I'm not paying for a view. This is currently below what the neighboring houses are selling for by about $90k. There's no need for me to rent. I am living for free already. The only thing that worries me is if interest rates magically change to 10% right after it closes. I'm not down to play the waiting game with sellers, government, and banks.

48   Plawatty   2010 Sep 7, 9:25am  

Check the records of surrounding properties for foreclosures. Before committing my life's savings, I would want to be sure that there is not a huge shadow inventory of other similarly-situated housing just waiting to be liquidated. Couple that with an interest rate change, and that equity cushion can evaporate in a flash.

49   vain   2010 Sep 7, 9:36am  

Plawatty says

Check the records of surrounding properties for foreclosures. Before committing my life’s savings, I would want to be sure that there is not a huge shadow inventory of other similarly-situated housing just waiting to be liquidated. Couple that with an interest rate change, and that equity cushion can evaporate in a flash.

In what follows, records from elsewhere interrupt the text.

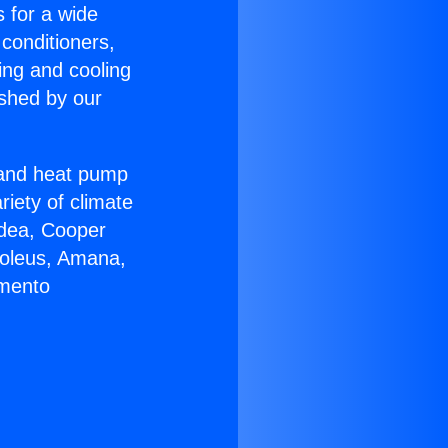
s for a wide
 conditioners,
ing and cooling
ished by our
r and heat pump
riety of climate
idea, Cooper
Soleus, Amana,
amento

I've done my due diligence in researching. The home on its left, right, and across the street are in some stage of foreclosure. Their outstanding balances are all about $800k each +/-. I will be getting new neighbors soon it seems. Anyways, it's been stalled because the owner didn't like how the bank is trying to put in some legal language about pursuing deficiency in the future. But it's a recourse loan anyways since it was a refinance. They want to be let off the hook completely.